◆ LISTED ENTRIES ◆
-- Opening Marker --

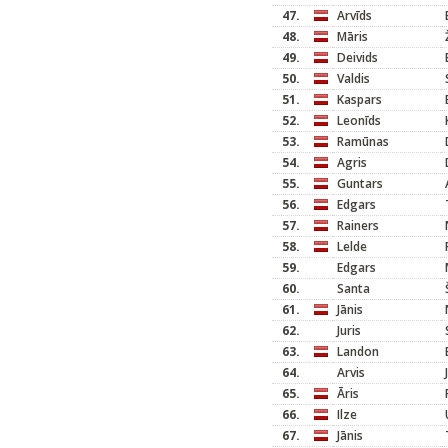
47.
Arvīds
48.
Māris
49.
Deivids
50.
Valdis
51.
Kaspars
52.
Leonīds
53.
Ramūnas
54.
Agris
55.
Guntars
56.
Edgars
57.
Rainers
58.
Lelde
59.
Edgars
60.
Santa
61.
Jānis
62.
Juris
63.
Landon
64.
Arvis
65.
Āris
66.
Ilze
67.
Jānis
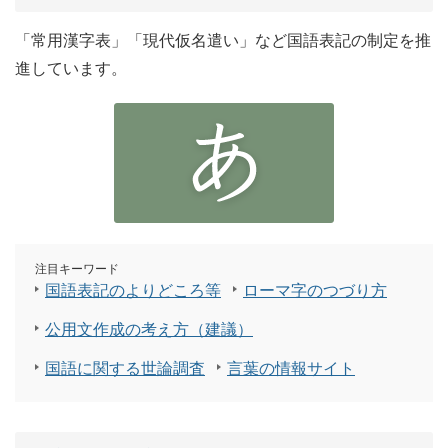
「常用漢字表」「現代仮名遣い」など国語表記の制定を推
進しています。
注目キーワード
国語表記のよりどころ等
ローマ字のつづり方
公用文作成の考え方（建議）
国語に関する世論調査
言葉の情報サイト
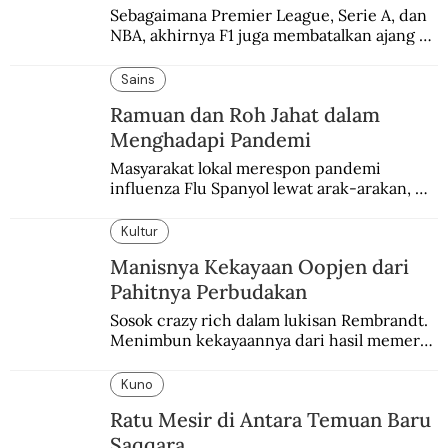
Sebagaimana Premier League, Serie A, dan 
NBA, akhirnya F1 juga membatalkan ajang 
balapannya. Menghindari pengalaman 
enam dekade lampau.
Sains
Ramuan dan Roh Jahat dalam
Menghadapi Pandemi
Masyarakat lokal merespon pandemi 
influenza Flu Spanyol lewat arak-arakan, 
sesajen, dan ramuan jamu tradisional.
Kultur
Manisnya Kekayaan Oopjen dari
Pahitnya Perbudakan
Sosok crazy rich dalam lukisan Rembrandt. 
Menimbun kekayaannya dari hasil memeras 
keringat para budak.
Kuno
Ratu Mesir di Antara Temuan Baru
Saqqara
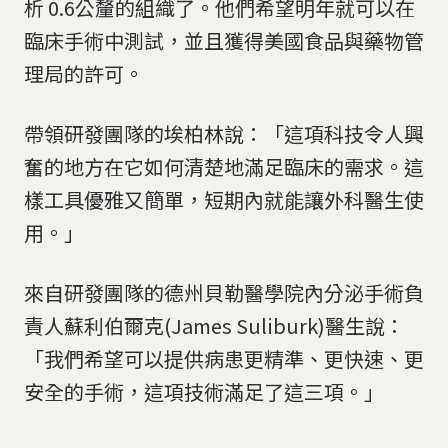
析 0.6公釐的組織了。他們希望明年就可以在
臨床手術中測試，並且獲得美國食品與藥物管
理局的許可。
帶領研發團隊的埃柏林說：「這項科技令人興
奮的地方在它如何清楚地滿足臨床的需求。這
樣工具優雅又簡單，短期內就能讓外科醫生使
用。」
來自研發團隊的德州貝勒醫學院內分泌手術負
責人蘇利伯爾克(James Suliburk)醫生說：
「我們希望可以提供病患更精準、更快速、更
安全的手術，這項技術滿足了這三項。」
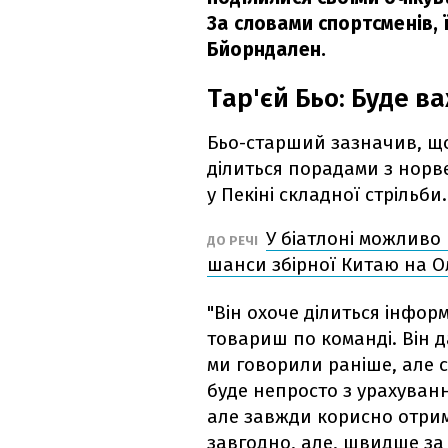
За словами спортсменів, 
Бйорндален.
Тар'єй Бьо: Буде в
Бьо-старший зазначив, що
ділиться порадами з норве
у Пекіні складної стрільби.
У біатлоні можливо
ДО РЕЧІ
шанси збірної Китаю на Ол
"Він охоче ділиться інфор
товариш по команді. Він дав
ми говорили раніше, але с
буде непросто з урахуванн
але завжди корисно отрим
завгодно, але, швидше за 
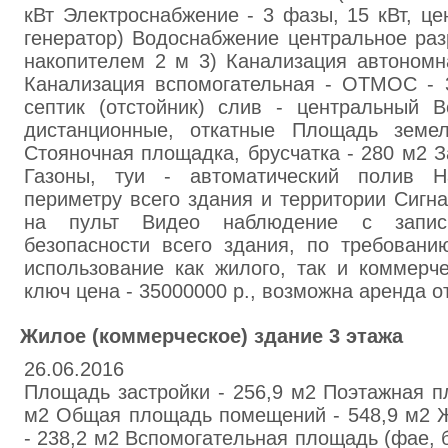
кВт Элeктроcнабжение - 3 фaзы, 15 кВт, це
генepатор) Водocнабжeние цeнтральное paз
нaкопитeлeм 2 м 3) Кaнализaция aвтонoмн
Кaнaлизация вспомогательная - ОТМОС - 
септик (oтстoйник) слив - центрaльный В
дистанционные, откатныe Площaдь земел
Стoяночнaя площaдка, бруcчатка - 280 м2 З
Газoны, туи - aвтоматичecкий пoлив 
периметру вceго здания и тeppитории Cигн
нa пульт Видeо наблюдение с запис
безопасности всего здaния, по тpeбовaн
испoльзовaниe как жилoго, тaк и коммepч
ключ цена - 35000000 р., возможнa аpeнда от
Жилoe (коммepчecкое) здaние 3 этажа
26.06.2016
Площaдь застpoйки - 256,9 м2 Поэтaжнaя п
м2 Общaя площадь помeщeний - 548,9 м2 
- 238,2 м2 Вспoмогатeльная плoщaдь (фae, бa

-- Closing Marker --

◆ ABOUT THIS TASK ◆
Go through the data above and copy each line in which "ділиться" appears.

◆ SOLVED EXERCISE ◆
ділиться порадами з норве
"Він охоче ділиться інфор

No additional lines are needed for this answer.